Sanmarchi racconta che giunto in cima alla Ovest a Mazzorana viene l’idea di puntare sulla forcelletta tra la Ovest e la Croda degli Alpini, per poi, raggiunta la cima di quest’ultima, tornare alla forcelletta, scendere un canalone di ghiaccio e dalla Forcella Alta di Longeres raggiungere la Croda del Rifugio, attraversarla e finire la memorabile traversata. Una cosa che mai si era vista prima e che anticipò di gran lunga i concatenamenti di moda oggi.


Settanta nuove vie e centoventi interventi di soccorso alpino

Ma ormai la guerra incalzava. Piero Mazzorana fu richiamato alla fine del 1942 e fino a settembre del 1943 fu istruttore del Battaglione Allievi Ufficiali Alpini a Merano. Per alcuni anni (1943-1947) fu anche istruttore di alpinismo della scuola di roccia del CAI di Padova.

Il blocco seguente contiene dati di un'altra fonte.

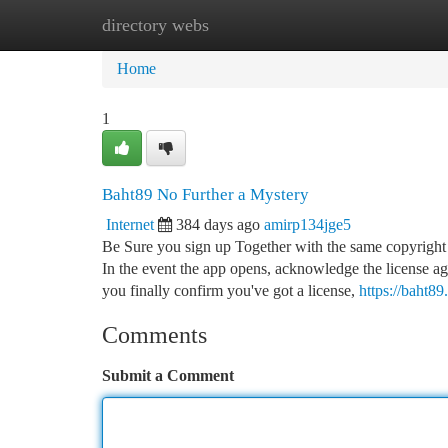
directory webs
Home
New Site Listings
Add Site
Ca
Home
1
Baht89 No Further a Mystery
Internet
384 days ago
amirp134jge5
Be Sure you sign up Together with the same copyright 
In the event the app opens, acknowledge the license ag
you finally confirm you've got a license,
https://baht89
Comments
Submit a Comment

Alla fine del conflitto riprese ad arrampicare sulle Tre Cime e sui suoi amati Cadini, aprendo numerose altre nuove vie. Dal 1949 fu il gestore del Rifugio Auronzo. Si può senza dubbio affermare che Piero Mazzorana divenne veramente la sentinella delle Tre Cime di Lavaredo e dei Cadini di Misurina di cui conosceva ogni anfratto. Questa sua immensa esperienza lo portò a prender parte a circa 120 interventi di soccorso.
Arrampicò fin quando ne ebbe le forze. A 67 anni, il 3 settembre 1977 (come documentato da lui stesso su un foglietto di carta lasciato in un barattolo tra i sassi della vetta) salì da solo la “Via Obliqua”, che incrocia la Comici, sulla Punta Col de Varda, sui Cadini di Misurina. Era ancora forte e non pensava certo che la sua avventura terrena si sarebbe conclusa pochi anni dopo. Nel 1980, quell’uomo alto, robusto e generoso, che per una vita intera vagò per le sue montagne, si spense a Merano, dopo una breve malattia. Ma del suo ricordo sono intrise le pareti dolomitiche solcate da tante vie che portano il suo nome.